Autor głęboko wierzy w przeznaczenie, panowanie jakiegoś odwiecznego prawa, które kieruje naszym losem, bez względu na okoliczności - wobec którego wszelki bunt nie ma najmniejszego sensu. Pojawia się wiele mitologicznych odniesień. Zmagania autora są mitologiczne, cierpienie zgładzonych jest mitologiczne, tych ocalałych również. Nie ma w tej książce miejsca na suchą rzeczywistość, wszystko przedstawiane jest z perspektywy wnętrza autora. Tego jak ON i jak TERAZ, patrząc wstecz jako uznany historyk, widzi tamte lata. Rozumiem, że autor jest od dzieciństwa nierozerwalnie związany z historią obozów koncentracyjnych i będzie z nią związany do śmierci, ale „Pejzaże…” pretendują do bycia dziełem wybitnym, którym, z przykrością musze stwierdzić, nie są. Za to są niezaprzeczalnie INTELIGENCKIE (w tym złym znaczeniu). Zakusy autora wywołują u mnie jedynie pobłażliwy uśmiech. Obwarował się teoretycznymi dywagacjami, symbolami. W jakim celu? – nie wiem - ale na pewno jest to powód bardzo smutny.

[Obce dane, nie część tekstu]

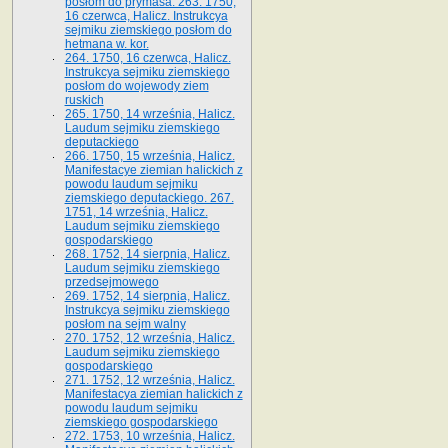
posłom do prymasa. 263. 1750,
16 czerwca, Halicz. Instrukcya
sejmiku ziemskiego posłom do
hetmana w. kor.
264. 1750, 16 czerwca, Halicz.
Instrukcya sejmiku ziemskiego
posłom do wojewody ziem
ruskich
265. 1750, 14 września, Halicz.
Laudum sejmiku ziemskiego
deputackiego
266. 1750, 15 września, Halicz.
Manifestacye ziemian halickich z
powodu laudum sejmiku
ziemskiego deputackiego. 267.
1751, 14 września, Halicz.
Laudum sejmiku ziemskiego
gospodarskiego
268. 1752, 14 sierpnia, Halicz.
Laudum sejmiku ziemskiego
przedsejmowego
269. 1752, 14 sierpnia, Halicz.
Instrukcya sejmiku ziemskiego
posłom na sejm walny
270. 1752, 12 września, Halicz.
Laudum sejmiku ziemskiego
gospodarskiego
271. 1752, 12 września, Halicz.
Manifestacya ziemian halickich z
powodu laudum sejmiku
ziemskiego gospodarskiego
272. 1753, 10 września, Halicz.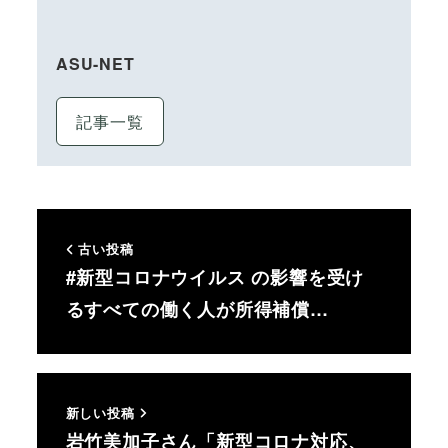
ASU-NET
記事一覧
古い投稿
#新型コロナウイルス の影響を受け
るすべての働く人が所得補償…
新しい投稿
岩竹美加子さん「新型コロナ対応、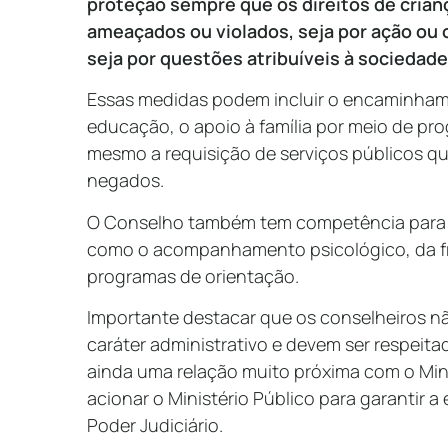
proteção sempre que os direitos de cria
ameaçados ou violados, seja por ação ou 
seja por questões atribuíveis à sociedade
Essas medidas podem incluir o encaminham
educação, o apoio à família por meio de p
mesmo a requisição de serviços públicos q
negados.
O Conselho também tem competência para a
como o acompanhamento psicológico, da fr
programas de orientação.
Importante destacar que os conselheiros nã
caráter administrativo e devem ser respeita
ainda uma relação muito próxima com o Mini
acionar o Ministério Público para garantir a
Poder Judiciário.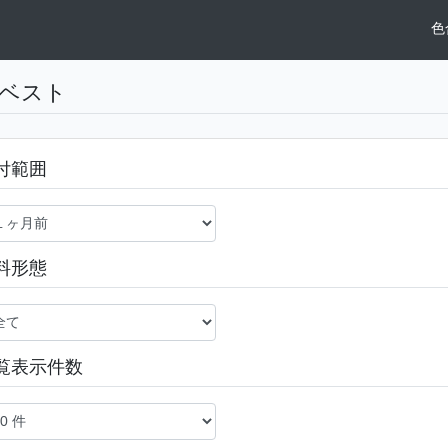
色
ベスト
付範囲
料形態
覧表示件数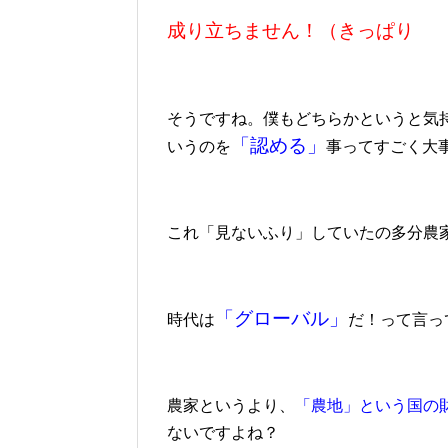
成り立ちません！（きっぱり
そうですね。僕もどちらかというと気
「認める」
いうのを
事ってすごく大
これ「見ないふり」していたの多分農
「グローバル」
時代は
だ！って言っ
農家というより、
「農地」という国の
ないですよね？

Jest to dla mnie książka zupełnie niepotrzebna. Napisana dobrze, w końcu po profesorze historii nie powinno się oczekiwać niczego innego, jednak odniosłam wrażenie, że jest to hiobowe wołanie starego człowieka, który nie chce umierać i spisuje te drobiazgi, które jeszcze mu w pamięci zostały. Tyle razy zdołał uciec od śmierci, że trudno mu teraz pogodzić się ze starością. Gdyby był to pamiętnik, wydany pośmiertnie, może przychylniej patrzyłabym na ten zapis, jednak po znanym i cenionym historyku po prostu oczekuje się czegoś więcej, niż babrania się we własnej świadomości.